Records from a data source
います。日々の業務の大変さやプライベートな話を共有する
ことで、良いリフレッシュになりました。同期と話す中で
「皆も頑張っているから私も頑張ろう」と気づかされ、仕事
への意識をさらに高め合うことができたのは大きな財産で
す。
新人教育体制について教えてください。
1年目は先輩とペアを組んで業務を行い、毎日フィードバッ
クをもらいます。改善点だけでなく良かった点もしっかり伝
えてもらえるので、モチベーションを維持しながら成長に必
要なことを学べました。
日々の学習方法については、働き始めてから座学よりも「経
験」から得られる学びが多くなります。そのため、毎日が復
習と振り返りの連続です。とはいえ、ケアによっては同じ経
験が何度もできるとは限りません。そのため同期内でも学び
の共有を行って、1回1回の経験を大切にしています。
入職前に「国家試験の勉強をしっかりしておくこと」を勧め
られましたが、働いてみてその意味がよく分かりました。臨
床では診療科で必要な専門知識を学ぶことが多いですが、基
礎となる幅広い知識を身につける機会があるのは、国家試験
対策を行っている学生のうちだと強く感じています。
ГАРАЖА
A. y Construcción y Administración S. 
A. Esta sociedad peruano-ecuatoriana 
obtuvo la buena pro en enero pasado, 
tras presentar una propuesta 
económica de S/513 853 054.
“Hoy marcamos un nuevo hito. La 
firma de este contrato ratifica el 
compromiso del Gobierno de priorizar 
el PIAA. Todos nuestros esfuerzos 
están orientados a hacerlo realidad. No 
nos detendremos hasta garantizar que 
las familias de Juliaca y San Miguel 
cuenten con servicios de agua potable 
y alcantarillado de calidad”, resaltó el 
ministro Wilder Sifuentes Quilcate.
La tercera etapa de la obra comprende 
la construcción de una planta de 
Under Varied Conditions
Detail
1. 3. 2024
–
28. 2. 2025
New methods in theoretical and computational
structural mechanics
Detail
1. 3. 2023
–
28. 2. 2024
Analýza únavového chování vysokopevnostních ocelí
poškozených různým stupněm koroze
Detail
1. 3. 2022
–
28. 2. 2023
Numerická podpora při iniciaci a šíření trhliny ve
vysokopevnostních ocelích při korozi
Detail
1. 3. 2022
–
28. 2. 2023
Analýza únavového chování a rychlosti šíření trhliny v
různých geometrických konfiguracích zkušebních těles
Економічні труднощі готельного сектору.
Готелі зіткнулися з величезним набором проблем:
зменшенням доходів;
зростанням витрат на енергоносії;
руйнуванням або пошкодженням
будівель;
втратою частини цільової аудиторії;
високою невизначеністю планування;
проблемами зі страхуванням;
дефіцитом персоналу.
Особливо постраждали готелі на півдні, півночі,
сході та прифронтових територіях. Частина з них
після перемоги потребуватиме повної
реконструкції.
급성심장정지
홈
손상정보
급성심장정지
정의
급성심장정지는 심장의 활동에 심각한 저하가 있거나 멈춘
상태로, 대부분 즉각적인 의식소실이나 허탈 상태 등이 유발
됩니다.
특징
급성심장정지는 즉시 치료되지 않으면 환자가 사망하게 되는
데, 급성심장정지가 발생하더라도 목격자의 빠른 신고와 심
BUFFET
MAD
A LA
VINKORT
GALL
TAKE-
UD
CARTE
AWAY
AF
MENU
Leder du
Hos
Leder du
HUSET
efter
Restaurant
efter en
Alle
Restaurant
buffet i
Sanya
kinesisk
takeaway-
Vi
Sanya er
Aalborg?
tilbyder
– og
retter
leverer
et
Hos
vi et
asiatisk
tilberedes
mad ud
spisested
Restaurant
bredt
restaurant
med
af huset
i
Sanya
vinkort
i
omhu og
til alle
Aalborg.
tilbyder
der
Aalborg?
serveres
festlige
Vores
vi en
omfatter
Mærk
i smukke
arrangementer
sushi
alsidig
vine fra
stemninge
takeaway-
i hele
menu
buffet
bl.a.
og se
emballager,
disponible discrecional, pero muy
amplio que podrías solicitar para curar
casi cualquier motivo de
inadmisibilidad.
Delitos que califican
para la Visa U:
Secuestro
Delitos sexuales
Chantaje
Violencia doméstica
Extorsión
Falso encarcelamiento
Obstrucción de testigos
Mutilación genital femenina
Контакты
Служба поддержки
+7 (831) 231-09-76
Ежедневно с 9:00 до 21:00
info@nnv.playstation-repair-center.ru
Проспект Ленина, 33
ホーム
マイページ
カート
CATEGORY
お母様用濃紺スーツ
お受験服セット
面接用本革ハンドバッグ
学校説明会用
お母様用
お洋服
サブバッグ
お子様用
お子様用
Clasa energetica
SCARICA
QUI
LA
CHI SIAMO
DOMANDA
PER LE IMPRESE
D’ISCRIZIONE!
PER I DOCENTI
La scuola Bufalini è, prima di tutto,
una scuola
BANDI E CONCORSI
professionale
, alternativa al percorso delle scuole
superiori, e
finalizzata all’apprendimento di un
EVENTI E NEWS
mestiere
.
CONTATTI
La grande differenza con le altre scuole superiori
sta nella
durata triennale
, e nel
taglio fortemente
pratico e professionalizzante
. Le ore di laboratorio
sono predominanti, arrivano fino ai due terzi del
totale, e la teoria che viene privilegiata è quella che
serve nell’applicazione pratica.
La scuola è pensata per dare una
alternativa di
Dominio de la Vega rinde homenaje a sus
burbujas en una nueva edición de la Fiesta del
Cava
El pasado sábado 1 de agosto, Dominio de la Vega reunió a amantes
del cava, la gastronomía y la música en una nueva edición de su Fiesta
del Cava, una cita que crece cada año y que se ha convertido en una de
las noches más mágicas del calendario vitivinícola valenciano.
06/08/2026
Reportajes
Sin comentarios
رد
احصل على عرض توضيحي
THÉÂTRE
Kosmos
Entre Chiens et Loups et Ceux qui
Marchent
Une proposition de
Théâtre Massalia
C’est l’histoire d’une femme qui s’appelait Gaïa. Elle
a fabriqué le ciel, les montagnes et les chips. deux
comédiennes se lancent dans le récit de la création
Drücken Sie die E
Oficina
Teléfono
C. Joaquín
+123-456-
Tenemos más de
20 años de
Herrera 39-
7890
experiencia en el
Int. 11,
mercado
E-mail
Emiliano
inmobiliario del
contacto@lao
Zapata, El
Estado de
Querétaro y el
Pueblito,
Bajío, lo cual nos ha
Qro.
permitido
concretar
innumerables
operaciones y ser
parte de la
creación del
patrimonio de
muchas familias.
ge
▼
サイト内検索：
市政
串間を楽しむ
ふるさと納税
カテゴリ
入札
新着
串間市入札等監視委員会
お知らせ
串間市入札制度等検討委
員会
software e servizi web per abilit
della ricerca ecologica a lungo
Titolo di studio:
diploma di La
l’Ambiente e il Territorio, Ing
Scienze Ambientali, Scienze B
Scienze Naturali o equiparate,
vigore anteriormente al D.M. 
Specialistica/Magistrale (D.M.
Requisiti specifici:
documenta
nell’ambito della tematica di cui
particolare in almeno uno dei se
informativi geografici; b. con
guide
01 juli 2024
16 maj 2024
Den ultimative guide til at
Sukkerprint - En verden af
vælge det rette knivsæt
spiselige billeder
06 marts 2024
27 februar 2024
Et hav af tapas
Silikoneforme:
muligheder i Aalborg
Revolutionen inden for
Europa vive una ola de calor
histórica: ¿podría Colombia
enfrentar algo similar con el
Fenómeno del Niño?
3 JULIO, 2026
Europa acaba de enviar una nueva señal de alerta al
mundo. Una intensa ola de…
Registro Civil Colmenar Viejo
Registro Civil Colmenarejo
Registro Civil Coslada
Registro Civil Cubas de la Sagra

# [Task to carry out]
Output every record exactly as written, with nothing dropped.

# [Response]
います。日々の業務の大変さやプライベートな話を共有する
ことで、良いリフレッシュになりました。同期と話す中で
「皆も頑張っているから私も頑張ろう」と気づかされ、仕事
への意識をさらに高め合うことができたのは大きな財産で
す。
新人教育体制について教えてください。
1年目は先輩とペアを組んで業務を行い、毎日フィードバッ
クをもらいます。改善点だけでなく良かった点もしっかり伝
えてもらえるので、モチベーションを維持しながら成長に必
要なことを学べました。
日々の学習方法については、働き始めてから座学よりも「経
験」から得られる学びが多くなります。そのため、毎日が復
習と振り返りの連続です。とはいえ、ケアによっては同じ経
験が何度もできるとは限りません。そのため同期内でも学び
の共有を行って、1回1回の経験を大切にしています。
入職前に「国家試験の勉強をしっかりしておくこと」を勧め
られましたが、働いてみてその意味がよく分かりました。臨
床では診療科で必要な専門知識を学ぶことが多いですが、基
礎となる幅広い知識を身につける機会があるのは、国家試験
対策を行っている学生のうちだと強く感じています。
ГАРАЖА
A. y Construcción y Administración S. 
A. Esta sociedad peruano-ecuatoriana 
obtuvo la buena pro en enero pasado, 
tras presentar una propuesta 
económica de S/513 853 054.
“Hoy marcamos un nuevo hito. La 
firma de este contrato ratifica el 
compromiso del Gobierno de priorizar 
el PIAA. Todos nuestros esfuerzos 
están orientados a hacerlo realidad. No 
nos detendremos hasta garantizar que 
las familias de Juliaca y San Miguel 
cuenten con servicios de agua potable 
y alcantarillado de calidad”, resaltó el 
ministro Wilder Sifuentes Quilcate.
La tercera etapa de la obra comprende 
la construcción de una planta de 
Under Varied Conditions
Detail
1. 3. 2024
–
28. 2. 2025
New methods in theoretical and computational
structural mechanics
Detail
1. 3. 2023
–
28. 2. 2024
Analýza únavového chování vysokopevnostních ocelí
poškozených různým stupněm koroze
Detail
1. 3. 2022
–
28. 2. 2023
Numerická podpora při iniciaci a šíření trhliny ve
vysokopevnostních ocelích při korozi
Detail
1. 3. 2022
–
28. 2. 2023
Analýza únavového chování a rychlosti šíření trhliny v
různých geometrických konfiguracích zkušebních těles
Економічні труднощі готельного сектору.
Готелі зіткнулися з величезним набором проблем:
зменшенням доходів;
зростанням витрат на енергоносії;
руйнуванням або пошкодженням
будівель;
втратою частини цільової аудиторії;
високою невизначеністю планування;
проблемами зі страхуванням;
дефіцитом персоналу.
Особливо постраждали готелі на півдні, півночі,
сході та прифронтових територіях. Частина з них
після перемоги потребуватиме повної
реконструкції.
급성심장정지
홈
손상정보
급성심장정지
정의
급성심장정지는 심장의 활동에 심각한 저하가 있거나 멈춘
상태로, 대부분 즉각적인 의식소실이나 허탈 상태 등이 유발
됩니다.
특징
급성심장정지는 즉시 치료되지 않으면 환자가 사망하게 되는
데, 급성심장정지가 발생하더라도 목격자의 빠른 신고와 심
BUFFET
MAD
A LA
VINKORT
GALL
TAKE-
UD
CARTE
AWAY
AF
MENU
Leder du
Hos
Leder du
HUSET
efter
Restaurant
efter en
Alle
Restaurant
buffet i
Sanya
kinesisk
takeaway-
Vi
Sanya er
Aalborg?
tilbyder
– og
retter
leverer
et
Hos
vi et
asiatisk
tilberedes
mad ud
spisested
Restaurant
bredt
restaurant
med
af huset
i
Sanya
vinkort
i
omhu og
til alle
Aalborg.
tilbyder
der
Aalborg?
serveres
festlige
Vores
vi en
omfatter
Mærk
i smukke
arrangementer
sushi
alsidig
vine fra
stemninge
takeaway-
i hele
menu
buffet
bl.a.
og se
emballager,
disponible discrecional, pero muy
amplio que podrías solicitar para curar
casi cualquier motivo de
inadmisibilidad.
Delitos que califican
para la Visa U:
Secuestro
Delitos sexuales
Chantaje
Violencia doméstica
Extorsión
Falso encarcelamiento
Obstrucción de testigos
Mutilación genital femenina
Контакты
Служба поддержки
+7 (831) 231-09-76
Ежедневно с 9:00 до 21:00
info@nnv.playstation-repair-center.ru
Проспект Ленина, 33
ホーム
マイページ
カート
CATEGORY
お母様用濃紺スーツ
お受験服セット
面接用本革ハンドバッグ
学校説明会用
お母様用
お洋服
サブバッグ
お子様用
お子様用
Clasa energetica
SCARICA
QUI
LA
CHI SIAMO
DOMANDA
PER LE IMPRESE
D’ISCRIZIONE!
PER I DOCENTI
La scuola Bufalini è, prima di tutto,
una scuola
BANDI E CONCORSI
professionale
, alternativa al percorso delle scuole
superiori, e
finalizzata all’apprendimento di un
EVENTI E NEWS
mestiere
.
CONTATTI
La grande differenza con le altre scuole superiori
sta nella
durata triennale
, e nel
taglio fortemente
pratico e professionalizzante
. Le ore di laboratorio
sono predominanti, arrivano fino ai due terzi del
totale, e la teoria che viene privilegiata è quella che
serve nell’applicazione pratica.
La scuola è pensata per dare una
alternativa di
Dominio de la Vega rinde homenaje a sus
burbujas en una nueva edición de la Fiesta del
Cava
El pasado sábado 1 de agosto, Dominio de la Vega reunió a amantes
del cava, la gastronomía y la música en una nueva edición de su Fiesta
del Cava, una cita que crece cada año y que se ha convertido en una de
las noches más mágicas del calendario vitivinícola valenciano.
06/08/2026
Reportajes
Sin comentarios
رد
احصل على عرض توضيحي
THÉÂTRE
Kosmos
Entre Chiens et Loups et Ceux qui
Marchent
Une proposition de
Théâtre Massalia
C’est l’histoire d’une femme qui s’appelait Gaïa. Elle
a fabriqué le ciel, les montagnes et les chips. deux
comédiennes se lancent dans le récit de la création
Drücken Sie die E
Oficina
Teléfono
C. Joaquín
+123-456-
Tenemos más de
20 años de
Herrera 39-
7890
experiencia en el
Int. 11,
mercado
E-mail
Emiliano
inmobiliario del
contacto@lao
Zapata, El
Estado de
Querétaro y el
Pueblito,
Bajío, lo cual nos ha
Qro.
permitido
concretar
innumerables
operaciones y ser
parte de la
creación del
patrimonio de
muchas familias.
ge
▼
サイト内検索：
市政
串間を楽しむ
ふるさと納税
カテゴリ
入札
新着
串間市入札等監視委員会
お知らせ
串間市入札制度等検討委
員会
software e servizi web per abilit
della ricerca ecologica a lungo
Titolo di studio:
diploma di La
l’Ambiente e il Territorio, Ing
Scienze Ambientali, Scienze B
Scienze Naturali o equiparate,
vigore anteriormente al D.M. 
Specialistica/Magistrale (D.M.
Requisiti specifici:
documenta
nell’ambito della tematica di cui
particolare in almeno uno dei se
informativi geografici; b. con
guide
01 juli 2024
16 maj 2024
Den ultimative guide til at
Sukkerprint - En verden af
vælge det rette knivsæt
spiselige billeder
06 marts 2024
27 februar 2024
Et hav af tapas
Silikoneforme:
muligheder i Aalborg
Revolutionen inden for
Europa vive una ola de calor
histórica: ¿podría Colombia
enfrentar algo similar con el
Fenómeno del Niño?
3 JULIO, 2026
Europa acaba de enviar una nueva señal de alerta al
mundo. Una intensa ola de…
Registro Civil Colmenar Viejo
Registro Civil Colmenarejo
Registro Civil Coslada
Registro Civil Cubas de la Sagra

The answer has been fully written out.